THE BLOG
10/31/2013 08:52 pm ET Updated Jan 23, 2014

A Little Boy Meets the Pope: Remembering a Special Moment

We still don't know the name or age of the little boy who joined Pope Francis Saturday during a papal address at the Vatican -- and the Pope's gracious reaction -- but it was a vivid reminder of a four-year-old boy from northern Virginia who did the same thing with one of the Pope's predecessors 12 years ago.

Only Brendan Kelly had an even more special moment with Pope John Paul II because of two things: he had Down Syndrome and was seriously ill with leukemia, and he and his parents returned to the U.S. via Newark just hours before Arab terrorists hijacked a plane in Newark and planned to crash it into the U.S. Capitol or the White House before passengers forced the plane to crash in Pennsylvania.

I know about Brendan because I wrote about him shortly after the September 2011 terrorist attacks on the U.S., and I knew his grandfathers, one of whom worked for Sen. Daniel Inouye (D-Hawaii) and the other a prominent Washington lawyer. Because of them, I learned of Brendan's almost fairy tale-like encounter with Pope John Paul.

Brendan's parents arranged the meeting with the Pope through the Make a Wish Foundation, which made it possible for seriously ill children to meet anyone they wanted to. Brendan kept a photo of the Pope in his bedroom and prayed to him and wanted to meet him, which he did when he and his parents and brother and sister flew to Rome on Aug. 31.

They missed their first papal audience because of a miscommunication but a friendly nun arranged a second audience in the pope's private chapel at Castel Gondolfo, where they waited with 20 other people after the pope said mass.

"As soon as he came in, Brendan took off and stood right by his side," his mother told me. "The whole time, while the pope was greeting other people, Brendan stood by him with his hand on his arm.

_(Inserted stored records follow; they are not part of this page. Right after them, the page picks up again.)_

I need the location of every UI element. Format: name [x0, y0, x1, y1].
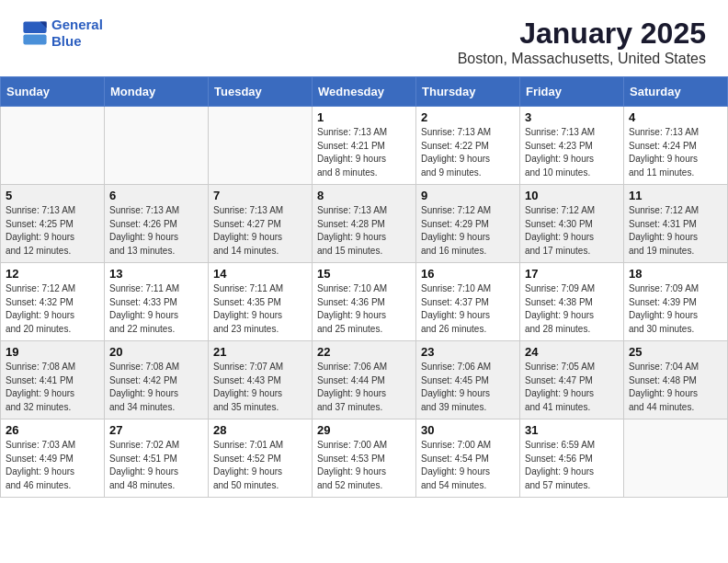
calendar-week-row: 1Sunrise: 7:13 AM Sunset: 4:21 PM Daylig…	[1, 107, 728, 185]
day-number: 8	[317, 189, 411, 202]
calendar-cell: 7Sunrise: 7:13 AM Sunset: 4:27 PM Daylig…	[209, 185, 313, 263]
day-number: 19	[6, 345, 99, 359]
calendar-cell: 26Sunrise: 7:03 AM Sunset: 4:49 PM Dayli…	[1, 419, 105, 498]
calendar-cell: 31Sunrise: 6:59 AM Sunset: 4:56 PM Dayli…	[520, 419, 624, 498]
day-info: Sunrise: 7:03 AM Sunset: 4:49 PM Dayligh…	[6, 439, 99, 492]
calendar-cell: 15Sunrise: 7:10 AM Sunset: 4:36 PM Dayli…	[313, 263, 416, 341]
day-info: Sunrise: 7:02 AM Sunset: 4:51 PM Dayligh…	[109, 439, 203, 492]
day-number: 18	[629, 267, 722, 281]
calendar-cell: 12Sunrise: 7:12 AM Sunset: 4:32 PM Dayli…	[1, 263, 105, 341]
calendar-cell: 16Sunrise: 7:10 AM Sunset: 4:37 PM Dayli…	[416, 263, 520, 341]
day-info: Sunrise: 7:13 AM Sunset: 4:23 PM Dayligh…	[525, 126, 619, 179]
weekday-header-thursday: Thursday	[416, 77, 520, 107]
calendar-cell: 4Sunrise: 7:13 AM Sunset: 4:24 PM Daylig…	[624, 107, 728, 185]
calendar-cell: 3Sunrise: 7:13 AM Sunset: 4:23 PM Daylig…	[520, 107, 624, 185]
calendar-cell: 27Sunrise: 7:02 AM Sunset: 4:51 PM Dayli…	[105, 419, 209, 498]
day-number: 1	[317, 110, 411, 124]
day-number: 16	[421, 267, 515, 281]
day-info: Sunrise: 7:13 AM Sunset: 4:25 PM Dayligh…	[6, 204, 99, 258]
calendar-cell: 6Sunrise: 7:13 AM Sunset: 4:26 PM Daylig…	[105, 185, 209, 263]
day-number: 22	[317, 345, 411, 359]
day-number: 28	[213, 423, 307, 437]
day-info: Sunrise: 7:12 AM Sunset: 4:29 PM Dayligh…	[421, 204, 515, 258]
calendar-cell: 25Sunrise: 7:04 AM Sunset: 4:48 PM Dayli…	[624, 341, 728, 419]
day-number: 14	[213, 267, 307, 281]
day-info: Sunrise: 7:13 AM Sunset: 4:22 PM Dayligh…	[421, 126, 515, 179]
calendar-cell: 20Sunrise: 7:08 AM Sunset: 4:42 PM Dayli…	[105, 341, 209, 419]
logo: General Blue	[22, 17, 103, 50]
day-number: 23	[421, 345, 515, 359]
day-info: Sunrise: 7:05 AM Sunset: 4:47 PM Dayligh…	[525, 361, 619, 414]
day-info: Sunrise: 7:10 AM Sunset: 4:36 PM Dayligh…	[317, 282, 411, 336]
day-number: 29	[317, 423, 411, 437]
calendar-week-row: 12Sunrise: 7:12 AM Sunset: 4:32 PM Dayli…	[1, 263, 728, 341]
day-number: 12	[6, 267, 99, 281]
day-number: 11	[629, 189, 722, 202]
weekday-header-monday: Monday	[105, 77, 209, 107]
day-info: Sunrise: 7:09 AM Sunset: 4:39 PM Dayligh…	[629, 282, 722, 336]
calendar-cell: 2Sunrise: 7:13 AM Sunset: 4:22 PM Daylig…	[416, 107, 520, 185]
day-info: Sunrise: 7:11 AM Sunset: 4:35 PM Dayligh…	[213, 282, 307, 336]
calendar-week-row: 26Sunrise: 7:03 AM Sunset: 4:49 PM Dayli…	[1, 419, 728, 498]
day-info: Sunrise: 7:04 AM Sunset: 4:48 PM Dayligh…	[629, 361, 722, 414]
day-number: 7	[213, 189, 307, 202]
weekday-header-row: SundayMondayTuesdayWednesdayThursdayFrid…	[1, 77, 728, 107]
calendar-cell	[624, 419, 728, 498]
day-info: Sunrise: 7:10 AM Sunset: 4:37 PM Dayligh…	[421, 282, 515, 336]
calendar-cell: 10Sunrise: 7:12 AM Sunset: 4:30 PM Dayli…	[520, 185, 624, 263]
logo-icon	[22, 20, 48, 46]
weekday-header-friday: Friday	[520, 77, 624, 107]
day-info: Sunrise: 7:12 AM Sunset: 4:32 PM Dayligh…	[6, 282, 99, 336]
svg-rect-1	[23, 34, 46, 44]
day-number: 20	[109, 345, 203, 359]
day-number: 25	[629, 345, 722, 359]
day-info: Sunrise: 7:06 AM Sunset: 4:45 PM Dayligh…	[421, 361, 515, 414]
logo-line2: Blue	[51, 33, 82, 49]
calendar-table: SundayMondayTuesdayWednesdayThursdayFrid…	[0, 76, 728, 498]
calendar-cell: 11Sunrise: 7:12 AM Sunset: 4:31 PM Dayli…	[624, 185, 728, 263]
calendar-cell: 8Sunrise: 7:13 AM Sunset: 4:28 PM Daylig…	[313, 185, 416, 263]
calendar-cell	[105, 107, 209, 185]
calendar-cell: 18Sunrise: 7:09 AM Sunset: 4:39 PM Dayli…	[624, 263, 728, 341]
day-number: 31	[525, 423, 619, 437]
day-number: 4	[629, 110, 722, 124]
logo-line1: General	[51, 17, 103, 32]
calendar-cell: 29Sunrise: 7:00 AM Sunset: 4:53 PM Dayli…	[313, 419, 416, 498]
day-number: 3	[525, 110, 619, 124]
title-block: January 2025 Boston, Massachusetts, Unit…	[458, 17, 706, 67]
day-number: 9	[421, 189, 515, 202]
calendar-cell: 17Sunrise: 7:09 AM Sunset: 4:38 PM Dayli…	[520, 263, 624, 341]
calendar-cell: 13Sunrise: 7:11 AM Sunset: 4:33 PM Dayli…	[105, 263, 209, 341]
calendar-cell: 1Sunrise: 7:13 AM Sunset: 4:21 PM Daylig…	[313, 107, 416, 185]
day-info: Sunrise: 7:12 AM Sunset: 4:30 PM Dayligh…	[525, 204, 619, 258]
calendar-cell	[209, 107, 313, 185]
day-number: 13	[109, 267, 203, 281]
day-info: Sunrise: 7:00 AM Sunset: 4:53 PM Dayligh…	[317, 439, 411, 492]
calendar-week-row: 5Sunrise: 7:13 AM Sunset: 4:25 PM Daylig…	[1, 185, 728, 263]
weekday-header-sunday: Sunday	[1, 77, 105, 107]
calendar-week-row: 19Sunrise: 7:08 AM Sunset: 4:41 PM Dayli…	[1, 341, 728, 419]
day-info: Sunrise: 7:00 AM Sunset: 4:54 PM Dayligh…	[421, 439, 515, 492]
day-info: Sunrise: 7:01 AM Sunset: 4:52 PM Dayligh…	[213, 439, 307, 492]
day-number: 24	[525, 345, 619, 359]
calendar-cell: 23Sunrise: 7:06 AM Sunset: 4:45 PM Dayli…	[416, 341, 520, 419]
logo-text: General Blue	[51, 17, 103, 50]
day-info: Sunrise: 7:13 AM Sunset: 4:24 PM Dayligh…	[629, 126, 722, 179]
calendar-cell: 5Sunrise: 7:13 AM Sunset: 4:25 PM Daylig…	[1, 185, 105, 263]
page-header: General Blue January 2025 Boston, Massac…	[0, 0, 728, 76]
calendar-cell: 24Sunrise: 7:05 AM Sunset: 4:47 PM Dayli…	[520, 341, 624, 419]
location-title: Boston, Massachusetts, United States	[458, 51, 706, 67]
day-info: Sunrise: 7:09 AM Sunset: 4:38 PM Dayligh…	[525, 282, 619, 336]
day-number: 26	[6, 423, 99, 437]
calendar-cell: 30Sunrise: 7:00 AM Sunset: 4:54 PM Dayli…	[416, 419, 520, 498]
month-title: January 2025	[458, 17, 706, 51]
day-number: 30	[421, 423, 515, 437]
day-number: 27	[109, 423, 203, 437]
day-number: 21	[213, 345, 307, 359]
day-number: 6	[109, 189, 203, 202]
calendar-cell: 19Sunrise: 7:08 AM Sunset: 4:41 PM Dayli…	[1, 341, 105, 419]
weekday-header-tuesday: Tuesday	[209, 77, 313, 107]
day-number: 5	[6, 189, 99, 202]
day-info: Sunrise: 7:13 AM Sunset: 4:28 PM Dayligh…	[317, 204, 411, 258]
day-info: Sunrise: 7:13 AM Sunset: 4:27 PM Dayligh…	[213, 204, 307, 258]
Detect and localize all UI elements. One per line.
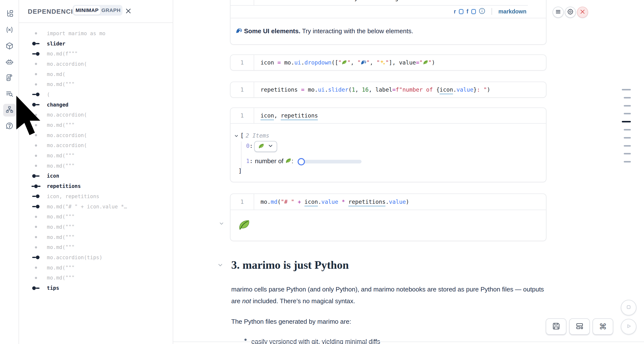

He couldn't take his eyes off it. It was very beautiful."

As the pope greeted the others, he winked at Brendan and patted him on the head. Then, after having his picture taken with Brendan and his family, he gave everyone his blessing and started to leave the room. Just as he reached the door, Brendan ran towards the frail 81-year-old pontiff and cried out, "Bye Pope!"

The pope turned around and walked back to where Brendan stood. Smiling, he leaned over and shook his hand and the Vatican photographer took a photo. "It was a special moment," said his mother. "You could see that they just loved each other."

The Kellys stayed another ten days in Rome before flying back to the U.S. They arrived at Newark International Airport late on Sept. 10 and caught a flight to Washington. But a few hours later, terrorists hijacked a plane at Newark bound for San Francisco and planned to crash it into the White House or Capitol. where Sen. Inouye and Brendan's grandfather might have been among the victims.

"Maybe it was just luck and the courage of the passengers who fought the attackers that prevented it from happening," I wrote at the time. "Or maybe, if you believe in miracles, Brendan Kelly and his friend the pope had something to do with it."

There is a sad end to this story. Brendan died last April at the age of 15, a victim of leukemia, and I attended his funeral at St. Catherine of Siena church in Great Falls. On the back of a laminated card handed out at his funeral was a photo of Pope John Paul shaking hands with the four-year old Brendan.

I can't help but think that Brendan has reconnected with his friend. I hope he has.